Hoge Raad, 30-10-2015, ECLI:NL:HR:2015:3181, 15/01047
Hoge Raad, 30-10-2015, ECLI:NL:HR:2015:3181, 15/01047
Gegevens
- Instantie
- Hoge Raad
- Datum uitspraak
- 30 oktober 2015
- Datum publicatie
- 30 oktober 2015
- ECLI
- ECLI:NL:HR:2015:3181
- Zaaknummer
- 15/01047
Inhoudsindicatie
HR: art. 81.1 RO.
Uitspraak
30 oktober 2015
nr. 15/01047
Arrest
gewezen op het beroep in cassatie van [X] te [Z] (hierna: belanghebbende) tegen de uitspraak van het Gerechtshof Amsterdam van 9 april 2015, nr. 13/00687, op het hoger beroep van belanghebbende tegen een uitspraak van de Rechtbank Noord-Holland (nr. AWB 12/5340) betreffende de aan belanghebbende opgelegde aanslag in het recht van successie ter zake van een verkrijging uit de nalatenschap van [A], gewoond hebbende te [Q], overleden op 29 maart 2008.
1 Geding in cassatie
Belanghebbende heeft tegen ’s Hofs uitspraak beroep in cassatie ingesteld en daarbij een aantal klachten aangevoerd.
De Staatssecretaris van Financiën heeft een verweerschrift ingediend.
Belanghebbende heeft een conclusie van repliek ingediend. Nu deze conclusie bij de Hoge Raad na afloop van de daartoe gestelde termijn is ingediend, slaat de Hoge Raad op dit stuk geen acht.
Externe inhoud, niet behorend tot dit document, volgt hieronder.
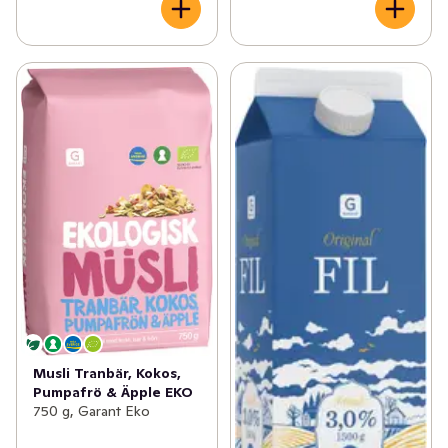
Musli Tranbär, Kokos,
Pumpafrö & Äpple EKO
750 g, Garant Eko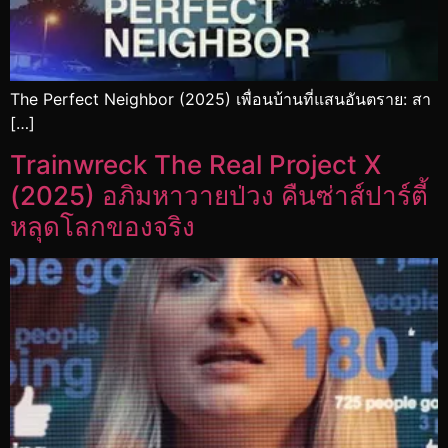
The Perfect Neighbor (2025) เพื่อนบ้านที่แสนอันตราย: สา
[…]
Trainwreck The Real Project X
(2025) อภิมหาวายป่วง คืนซ่าส์ปาร์ตี้
หลุดโลกของจริง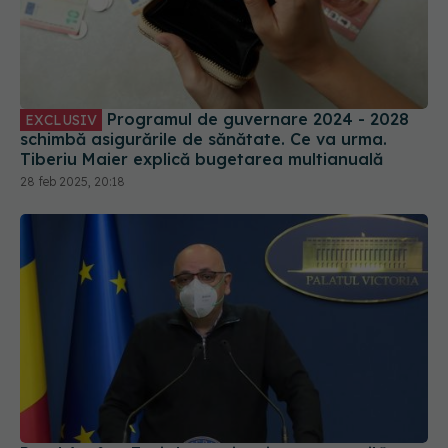
Programul de guvernare 2024 - 2028
EXCLUSIV
schimbă asigurările de sănătate. Ce va urma.
Tiberiu Maier explică bugetarea multianuală
28 feb 2025, 20:18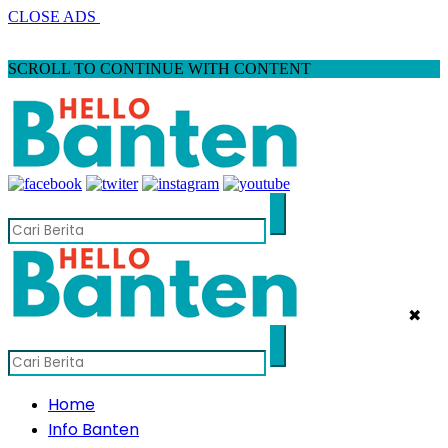
CLOSE ADS
SCROLL TO CONTINUE WITH CONTENT
✖
Home
Info Banten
2 Beoordeling van de klachten
De klachten kunnen niet tot cassatie leiden. Dit behoeft, gezien artikel 81, lid 1, van de Wet op de rechterlijke organisatie, geen nadere motivering, nu de klachten niet nopen tot beantwoording van rechtsvragen in het belang van de rechtseenheid of de rechtsontwikkeling.
3 Proceskosten
De Hoge Raad acht geen termen aanwezig voor een veroordeling in de proceskosten.